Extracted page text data
==========

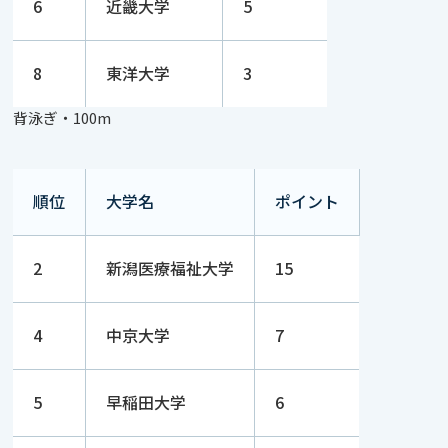
6
近畿大学
5
8
東洋大学
3
背泳ぎ・100m
順位
大学名
ポイント
2
新潟医療福祉大学
15
4
中京大学
7
5
早稲田大学
6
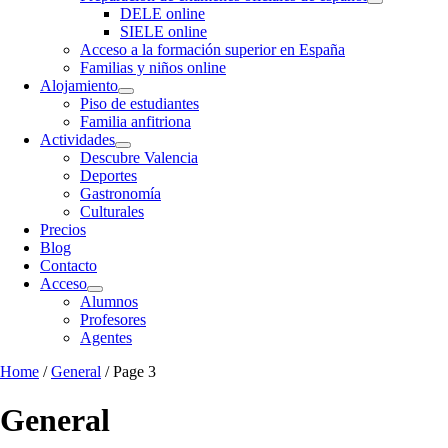
DELE online
SIELE online
Acceso a la formación superior en España
Familias y niños online
Alojamiento
Piso de estudiantes
Familia anfitriona
Actividades
Descubre Valencia
Deportes
Gastronomía
Culturales
Precios
Blog
Contacto
Acceso
Alumnos
Profesores
Agentes
Home
/
General
/ Page 3
General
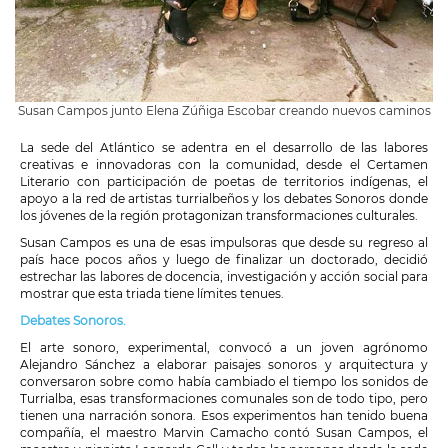
Susan Campos junto Elena Zúñiga Escobar creando nuevos caminos
La sede del Atlántico se adentra en el desarrollo de las labores
creativas e innovadoras con la comunidad, desde el Certamen
Literario con participación de poetas de territorios indígenas, el
apoyo a la red de artistas turrialbeños y los debates Sonoros donde
los jóvenes de la región protagonizan transformaciones culturales.
Susan Campos es una de esas impulsoras que desde su regreso al
país hace pocos años y luego de finalizar un doctorado, decidió
estrechar las labores de docencia, investigación y acción social para
mostrar que esta triada tiene límites tenues.
Debates Sonoros.
El arte sonoro, experimental, convocó a un joven agrónomo
Alejandro Sánchez a elaborar paisajes sonoros y arquitectura y
conversaron sobre como había cambiado el tiempo los sonidos de
Turrialba, esas transformaciones comunales son de todo tipo, pero
tienen una narración sonora. Esos experimentos han tenido buena
compañía, el maestro Marvin Camacho contó Susan Campos, el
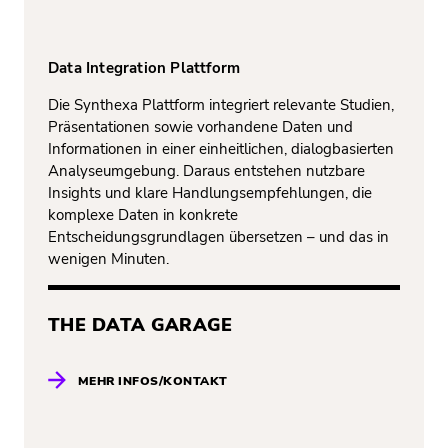
Data Integration Plattform
Die Synthexa Plattform integriert relevante Studien,
Präsentationen sowie vorhandene Daten und
Informationen in einer einheitlichen, dialogbasierten
Analyseumgebung. Daraus entstehen nutzbare
Insights und klare Handlungsempfehlungen, die
komplexe Daten in konkrete
Entscheidungsgrundlagen übersetzen – und das in
wenigen Minuten.
THE DATA GARAGE
MEHR INFOS/KONTAKT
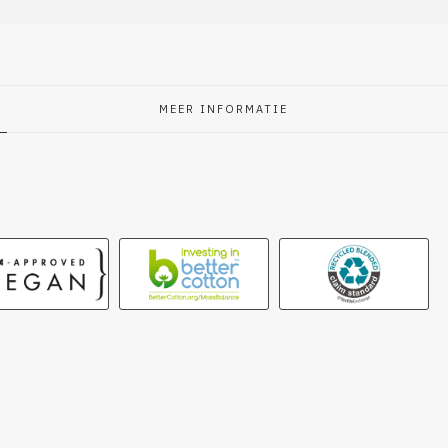
MEER INFORMATIE
g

==========

From the first line to the last, copy the records above exactly and drop any pictures.

6
近畿大学
5
8
東洋大学
3
背泳ぎ・100m
順位
大学名
ポイント
2
新潟医療福祉大学
15
4
中京大学
7
5
早稲田大学
6
DELE online
SIELE online
Acceso a la formación superior en España
Familias y niños online
Alojamiento
Piso de estudiantes
Familia anfitriona
Actividades
Descubre Valencia
Deportes
Gastronomía
Culturales
Precios
Blog
Contacto
Acceso
Alumnos
Profesores
Agentes
Home
/
General
/ Page 3
General
Susan Campos junto Elena Zúñiga Escobar creando nuevos caminos
La sede del Atlántico se adentra en el desarrollo de las labores
creativas e innovadoras con la comunidad, desde el Certamen
Literario con participación de poetas de territorios indígenas, el
apoyo a la red de artistas turrialbeños y los debates Sonoros donde
los jóvenes de la región protagonizan transformaciones culturales.
Susan Campos es una de esas impulsoras que desde su regreso al
país hace pocos años y luego de finalizar un doctorado, decidió
estrechar las labores de docencia, investigación y acción social para
mostrar que esta triada tiene límites tenues.
Debates Sonoros.
El arte sonoro, experimental, convocó a un joven agrónomo
Alejandro Sánchez a elaborar paisajes sonoros y arquitectura y
conversaron sobre como había cambiado el tiempo los sonidos de
Turrialba, esas transformaciones comunales son de todo tipo, pero
tienen una narración sonora. Esos experimentos han tenido buena
compañía, el maestro Marvin Camacho contó Susan Campos, el
Data Integration Plattform
Die Synthexa Plattform integriert relevante Studien,
Präsentationen sowie vorhandene Daten und
Informationen in einer einheitlichen, dialogbasierten
Analyseumgebung. Daraus entstehen nutzbare
Insights und klare Handlungsempfehlungen, die
komplexe Daten in konkrete
Entscheidungsgrundlagen übersetzen – und das in
wenigen Minuten.
THE DATA GARAGE
MEHR INFOS/KONTAKT
MEER INFORMATIE
g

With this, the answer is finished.